- [WORK INSTRUCTIONS]: Beginning at the line containing "неделю назад", repeat each line below exactly up to and including the line containing "por pilotos que". Do not repeat the pictures.

TASK DATA Start Marker

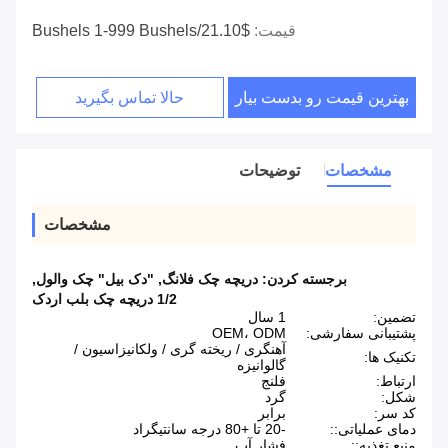
قیمت:
$21.10/bushels 1-999 Bushels
بهترین قیمت رو بدست بیار
حالا تماس بگیرید
مشخصات
توضیحات
مشخصات
برجسته کردن:
دریچه چک فلانگ
,
"دک بیل" چک والول
,
1/2 دریچه چک بلب اردک
تضمین:
1 سال
پشتیبانی سفارشی:
OEM، ODM
آهنگری / ریخته گری / ولکانیزاسیون /
تکنیک ها:
گالوانیزه
ارتباط:
فلنج
شکل:
گرد
کد سر:
برابر
دمای عملیاتی::
-20 تا +80 درجه سانتیگراد
منبع تغذیه::
فشار آب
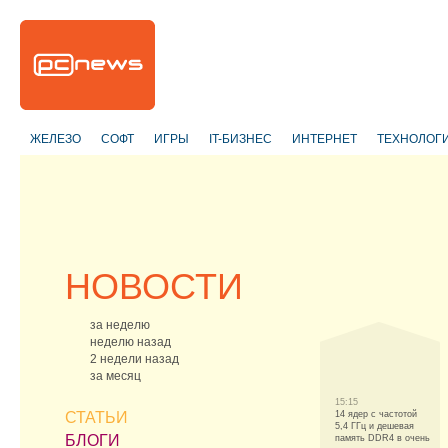
ЖЕЛЕЗО
СОФТ
ИГРЫ
IT-БИЗНЕС
ИНТЕРНЕТ
ТЕХНОЛОГ
НОВОСТИ
за неделю
неделю назад
2 недели назад
за месяц
15:15
СТАТЬИ
14 ядер с частотой
5,4 ГГц и дешевая
БЛОГИ
память DDR4 в очень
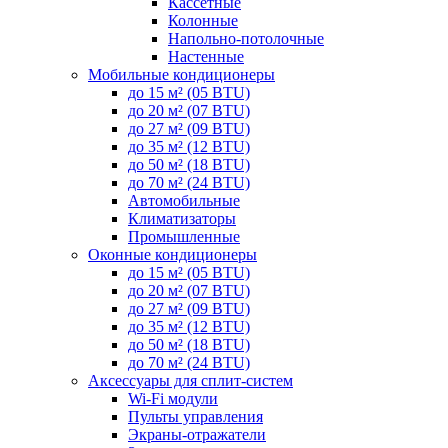
Кассетные
Колонные
Напольно-потолочные
Настенные
Мобильные кондиционеры
до 15 м² (05 BTU)
до 20 м² (07 BTU)
до 27 м² (09 BTU)
до 35 м² (12 BTU)
до 50 м² (18 BTU)
до 70 м² (24 BTU)
Автомобильные
Климатизаторы
Промышленные
Оконные кондиционеры
до 15 м² (05 BTU)
до 20 м² (07 BTU)
до 27 м² (09 BTU)
до 35 м² (12 BTU)
до 50 м² (18 BTU)
до 70 м² (24 BTU)
Аксессуары для сплит-систем
Wi-Fi модули
Пульты управления
Экраны-отражатели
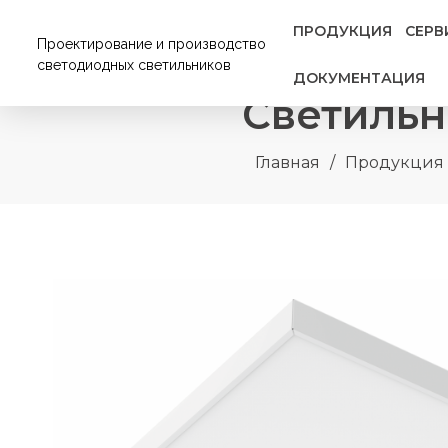
ПРОДУКЦИЯ
СЕРВ
Проектирование и производство
светодиодных светильников
ДОКУМЕНТАЦИЯ
Светильн
Главная
/
Продукция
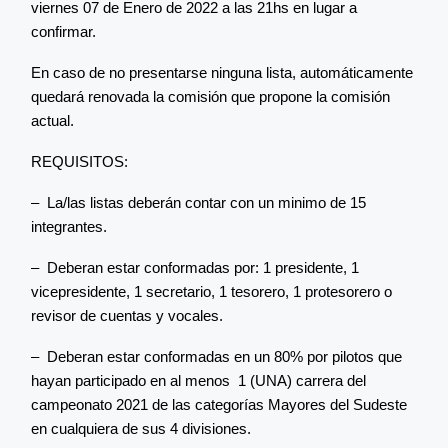
viernes 07 de Enero de 2022 a las 21hs en lugar a
confirmar.
En caso de no presentarse ninguna lista, automáticamente
quedará renovada la comisión que propone la comisión
actual.
REQUISITOS:
– La/las listas deberán contar con un minimo de 15
integrantes.
– Deberan estar conformadas por: 1 presidente, 1
vicepresidente, 1 secretario, 1 tesorero, 1 protesorero o
revisor de cuentas y vocales.
– Deberan estar conformadas en un 80% por pilotos que
hayan participado en al menos 1 (UNA) carrera del
campeonato 2021 de las categorías Mayores del Sudeste
en cualquiera de sus 4 divisiones.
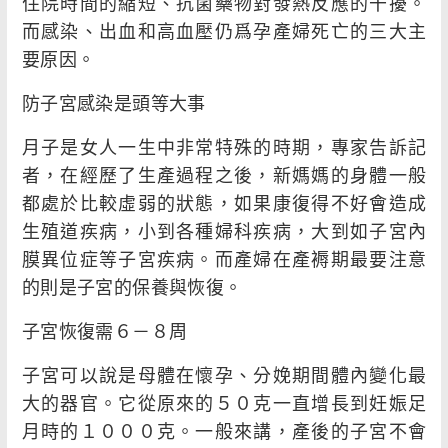
住院時間的縮短、抗菌藥物對發熱反應的干擾。
而感染、出血和高血壓仍爲孕產婦死亡的三大主
要原因。
防子宮感染是頭等大事
月子是女人一生中非常特殊的時期，專家告訴記
者，在經歷了生產過程之後，新媽媽的身體一般
都處於比較虛弱的狀態，如果康復得不好會造成
生殖道疾病，小到各種婦科疾病，大到如子宮內
膜異位症等子宮疾病。而產婦在產褥期最要注意
的則是子宮的保養與恢復。
子宮恢復需６－８周
子宮可以說是母體在懷孕、分娩期間體內變化最
大的器官。它從原來的５０克一直增長到妊娠足
月時的１０００克。一般來講，產後的子宮不會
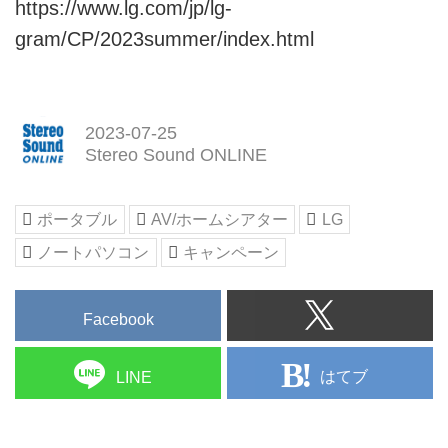
https://www.lg.com/jp/lg-
gram/CP/2023summer/index.html
2023-07-25
Stereo Sound ONLINE
ポータブル
AV/ホームシアター
LG
ノートパソコン
キャンペーン
Facebook
はてブ
LINE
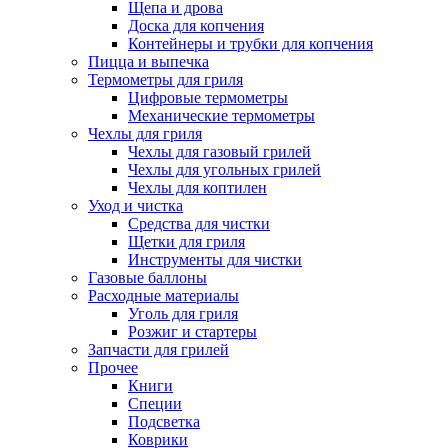
Щепа и дрова
Доска для копчения
Контейнеры и трубки для копчения
Пицца и выпечка
Термометры для гриля
Цифровые термометры
Механические термометры
Чехлы для гриля
Чехлы для газовый грилей
Чехлы для угольных грилей
Чехлы для коптилен
Уход и чистка
Средства для чистки
Щетки для гриля
Инструменты для чистки
Газовые баллоны
Расходные материалы
Уголь для гриля
Розжиг и стартеры
Запчасти для грилей
Прочее
Книги
Специи
Подсветка
Коврики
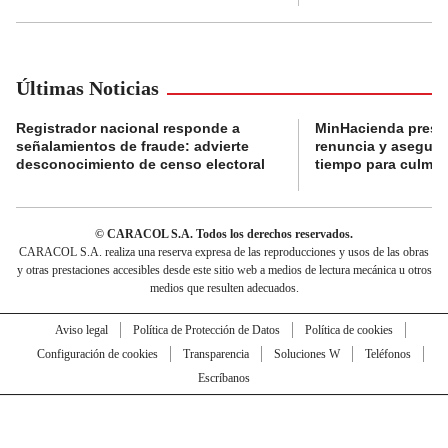
Últimas Noticias
Registrador nacional responde a
MinHacienda presen
señalamientos de fraude: advierte
renuncia y aseguró
desconocimiento de censo electoral
tiempo para culmina
© CARACOL S.A. Todos los derechos reservados.
CARACOL S.A. realiza una reserva expresa de las reproducciones y usos de las obras
y otras prestaciones accesibles desde este sitio web a medios de lectura mecánica u otros
medios que resulten adecuados.
Aviso legal
Política de Protección de Datos
Política de cookies
Configuración de cookies
Transparencia
Soluciones W
Teléfonos
Escríbanos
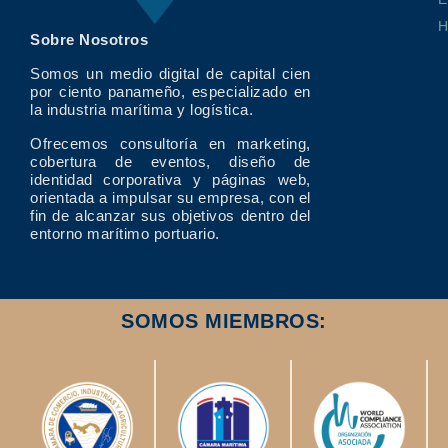
Sobre Nosotros
Somos un medio digital de capital cien
por ciento panameño, especializado en
la industria marítima y logística.
Ofrecemos consultoría en marketing,
cobertura de eventos, diseño de
identidad corporativa y páginas web,
orientada a impulsar su empresa, con el
fin de alcanzar sus objetivos dentro del
entorno marítimo portuario.
SOMOS MIEMBROS:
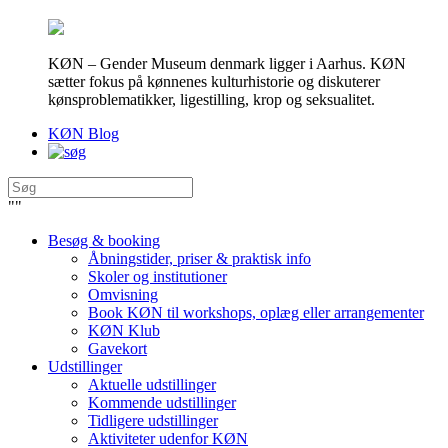
KØN – Gender Museum denmark ligger i Aarhus. KØN
sætter fokus på kønnenes kulturhistorie og diskuterer
kønsproblematikker, ligestilling, krop og seksualitet.
KØN Blog
"
"
Besøg & booking
Åbningstider, priser & praktisk info
Skoler og institutioner
Omvisning
Book KØN til workshops, oplæg eller arrangementer
KØN Klub
Gavekort
Udstillinger
Aktuelle udstillinger
Kommende udstillinger
Tidligere udstillinger
Aktiviteter udenfor KØN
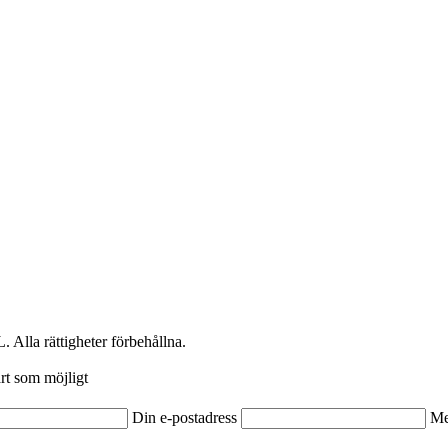
. Alla rättigheter förbehållna.
rt som möjligt
Din e-postadress
Me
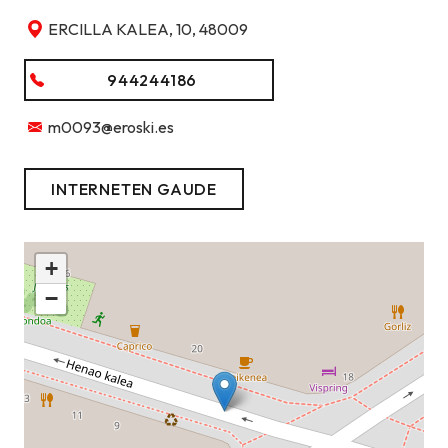
ERCILLA KALEA, 10, 48009
944244186
m0093@eroski.es
INTERNETEN GAUDE
+
−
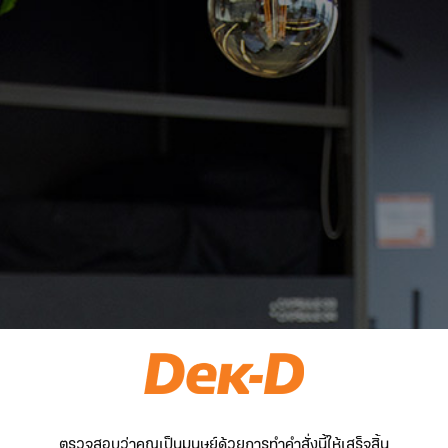
ตรวจสอบว่าคุณเป็นมนุษย์ด้วยการทำคำสั่งนี้ให้เสร็จสิ้น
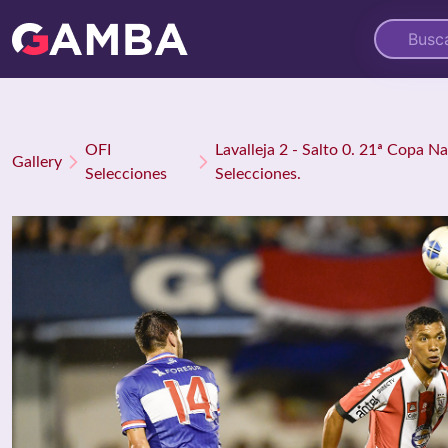
OFI
Lavalleja 2 - Salto 0. 21ª Copa N
Gallery
Selecciones
Selecciones.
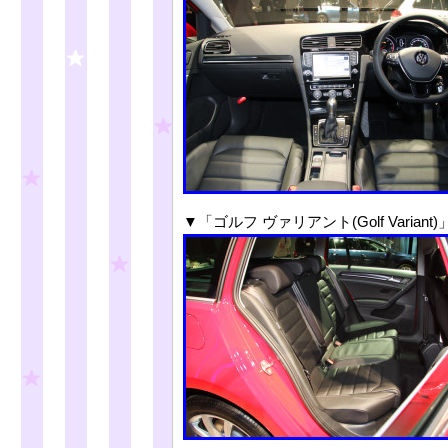
▼「ゴルフ ヴァリアント(Golf Var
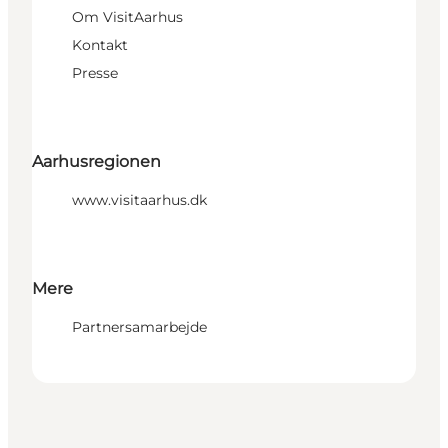
Om VisitAarhus
Kontakt
Presse
Aarhusregionen
www.visitaarhus.dk
Mere
Partnersamarbejde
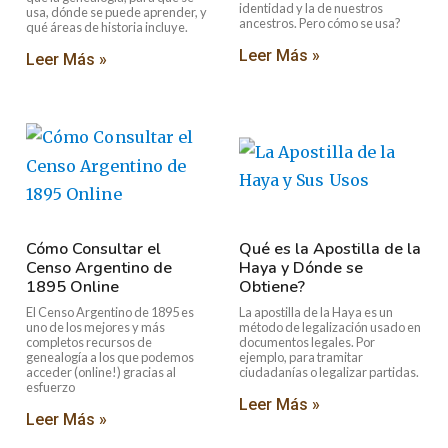
identidad y la de nuestros
usa, dónde se puede aprender, y
ancestros. Pero cómo se usa?
qué áreas de historia incluye.
Leer Más »
Leer Más »
Cómo Consultar el
Qué es la Apostilla de la
Censo Argentino de
Haya y Dónde se
1895 Online
Obtiene?
El Censo Argentino de 1895 es
La apostilla de la Haya es un
uno de los mejores y más
método de legalización usado en
completos recursos de
documentos legales. Por
genealogía a los que podemos
ejemplo, para tramitar
acceder (online!) gracias al
ciudadanías o legalizar partidas.
esfuerzo
Leer Más »
Leer Más »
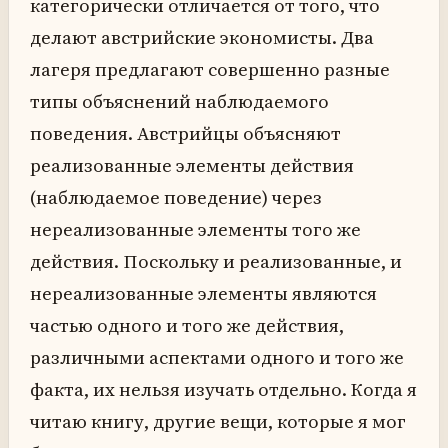
категорически отличается от того, что
делают австрийские экономисты. Два
лагеря предлагают совершенно разные
типы объяснений наблюдаемого
поведения. Австрийцы объясняют
реализованные элементы действия
(наблюдаемое поведение) через
нереализованные элементы того же
действия. Поскольку и реализованные, и
нереализованные элементы являются
частью одного и того же действия,
различными аспектами одного и того же
факта, их нельзя изучать отдельно. Когда я
читаю книгу, другие вещи, которые я мог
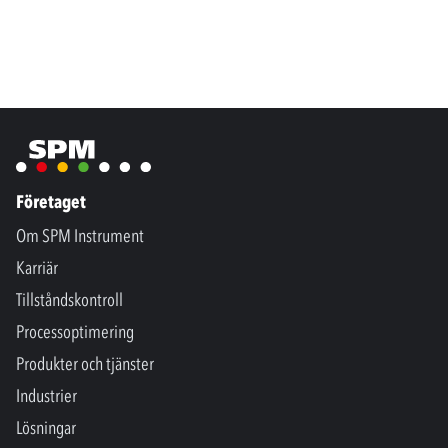
Företaget
Om SPM Instrument
Karriär
Tillståndskontroll
Processoptimering
Produkter och tjänster
Industrier
Lösningar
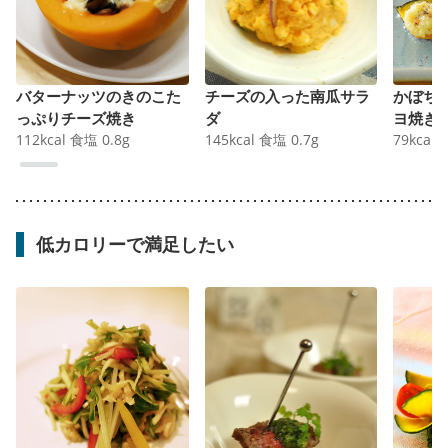
バターナッツのきのこた
チーズの入った南瓜サラ
かぼち
っぷりチーズ焼き
ダ
ヨ焼き 
112
kcal
食塩
0.8
g
145
kcal
食塩
0.7
g
79
kcal
低カロリーで満足したい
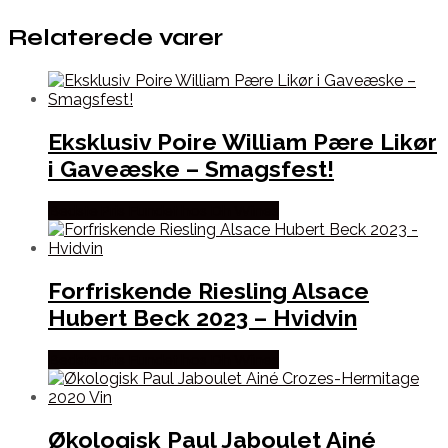
Relaterede varer
Eksklusiv Poire William Pære Likør
i Gaveæske – Smagsfest!
Bedste Pris Fundet hos Dh Wines
Forfriskende Riesling Alsace
Hubert Beck 2023 – Hvidvin
Bedste Pris Fundet hos Dh Wines
Økologisk Paul Jaboulet Ainé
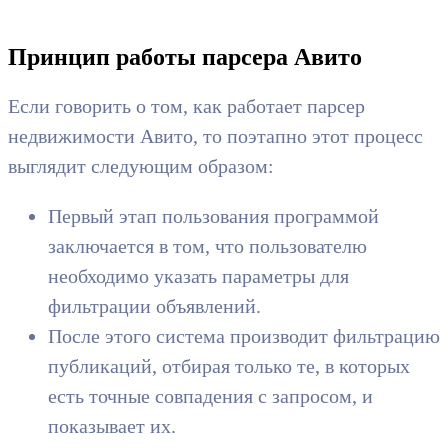
Принцип работы парсера Авито
Если говорить о том, как работает парсер
недвижимости Авито, то поэтапно этот процесс
выглядит следующим образом:
Первый этап пользования программой
заключается в том, что пользователю
необходимо указать параметры для
фильтрации объявлений.
После этого система производит фильтрацию
публикаций, отбирая только те, в которых
есть точные совпадения с запросом, и
показывает их.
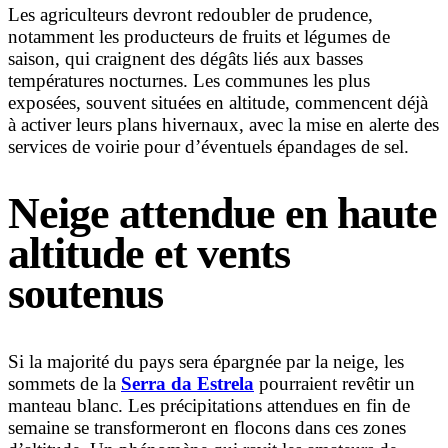
Les agriculteurs devront redoubler de prudence,
notamment les producteurs de fruits et légumes de
saison, qui craignent des dégâts liés aux basses
températures nocturnes. Les communes les plus
exposées, souvent situées en altitude, commencent déjà
à activer leurs plans hivernaux, avec la mise en alerte des
services de voirie pour d’éventuels épandages de sel.
Neige attendue en haute
altitude et vents
soutenus
Si la majorité du pays sera épargnée par la neige, les
sommets de la
Serra da Estrela
pourraient revêtir un
manteau blanc. Les précipitations attendues en fin de
semaine se transformeront en flocons dans ces zones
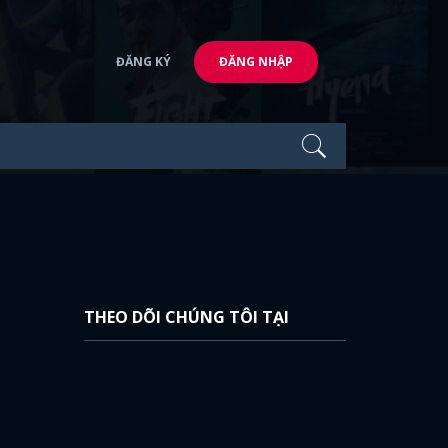
ĐĂNG KÝ
ĐĂNG NHẬP
THEO DÕI CHÚNG TÔI TẠI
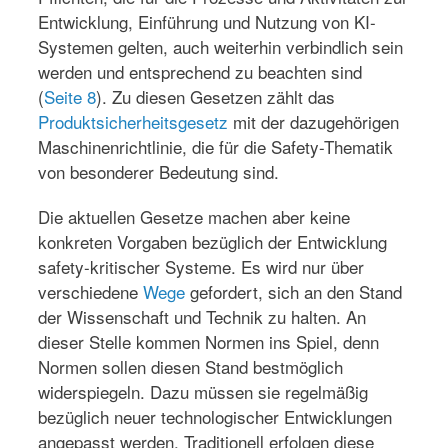
Entwicklung, Einführung und Nutzung von KI-
Systemen gelten, auch weiterhin verbindlich sein
werden und entsprechend zu beachten sind
(
Seite 8
). Zu diesen Gesetzen zählt das
Produktsicherheitsgesetz
mit der dazugehörigen
Maschinenrichtlinie, die für die Safety-Thematik
von besonderer Bedeutung sind.
Die aktuellen Gesetze machen aber keine
konkreten Vorgaben bezüglich der Entwicklung
safety-kritischer Systeme. Es wird nur über
verschiedene
Wege
gefordert, sich an den Stand
der Wissenschaft und Technik zu halten. An
dieser Stelle kommen Normen ins Spiel, denn
Normen sollen diesen Stand bestmöglich
widerspiegeln. Dazu müssen sie regelmäßig
bezüglich neuer technologischer Entwicklungen
angepasst werden. Traditionell erfolgen diese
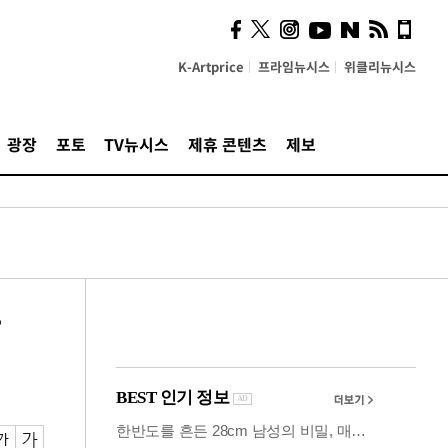
시, 스마트폰 액세서리에
NFC 더했다
K-Artprice
프라임뉴시스
위클리뉴시스
광장
포토
TV뉴시스
제휴 콘텐츠
제보
닥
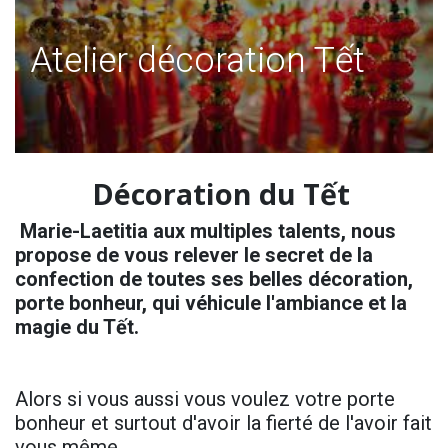
Atelier décoration Tết
Décoration du Tết
Marie-Laetitia aux multiples talents, nous
propose de vous relever le secret de la
confection de toutes ses belles décoration,
porte bonheur, qui véhicule l'ambiance et la
magie du Tết.
Alors si vous aussi vous voulez votre porte
bonheur et surtout d'avoir la fierté de l'avoir fait
vous même.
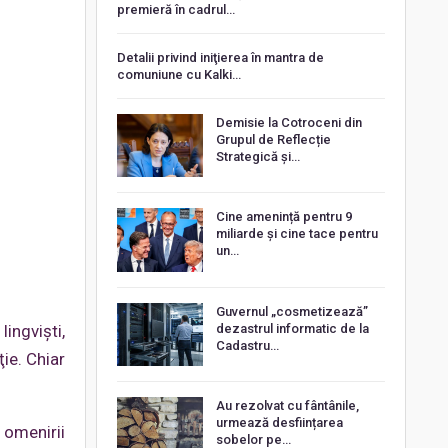
premieră în cadrul…
Detalii privind iniţierea în mantra de
comuniune cu Kalki…
Demisie la Cotroceni din
Grupul de Reflecție
Strategică și…
Cine amenință pentru 9
miliarde și cine tace pentru
un…
Guvernul „cosmetizează”
dezastrul informatic de la
lingvişti,
Cadastru…
ie. Chiar
Au rezolvat cu fântânile,
urmează desființarea
 omenirii
sobelor pe…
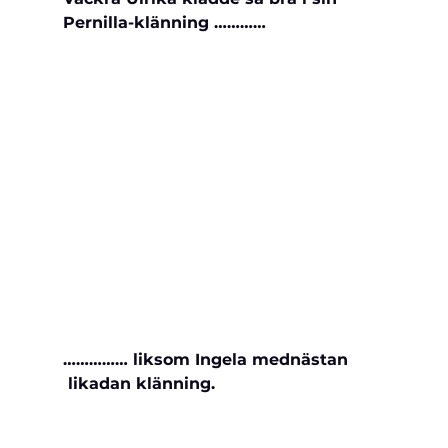
Pernilla-klänning …………
…………… liksom Ingela mednästan 
 likadan klänning.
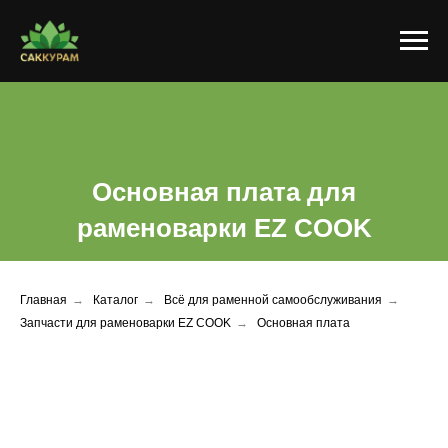
Основная плата для
раменоварки EZ COOK
Главная
→
Каталог
→
Всё для раменной самообслуживания
→
Запчасти для раменоварки EZ COOK
→
Основная плата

TASK DATA End Marker

- [ANSWER FOR THE TASK]:
неделю назад
2 недели назад
за месяц
15:15
СТАТЬИ
14 ядер с частотой
5,4 ГГц и дешевая
БЛОГИ
память DDR4 в очень
Кассетные
Колонные
Напольно-потолочные
Настенные
Мобильные кондиционеры
до 15 м² (05 BTU)
до 20 м² (07 BTU)
до 27 м² (09 BTU)
до 35 м² (12 BTU)
до 50 м² (18 BTU)
до 70 м² (24 BTU)
Автомобильные
Климатизаторы
Промышленные
Оконные кондиционеры
до 15 м² (05 BTU)
до 20 м² (07 BTU)
до 27 м² (09 BTU)
до 35 м² (12 BTU)
до 50 м² (18 BTU)
до 70 м² (24 BTU)
Аксессуары для сплит-систем
Wi-Fi модули
Пульты управления
Экраны-отражатели
ПРОДУКЦИЯ
СЕРВ
Проектирование и производство
светодиодных светильников
ДОКУМЕНТАЦИЯ
Светильн
Главная
/
Продукция
viernes 07 de Enero de 2022 a las 21hs en lugar a
confirmar.
En caso de no presentarse ninguna lista, automáticamente
quedará renovada la comisión que propone la comisión
actual.
REQUISITOS:
– La/las listas deberán contar con un minimo de 15
integrantes.
– Deberan estar conformadas por: 1 presidente, 1
vicepresidente, 1 secretario, 1 tesorero, 1 protesorero o
revisor de cuentas y vocales.
– Deberan estar conformadas en un 80% por pilotos que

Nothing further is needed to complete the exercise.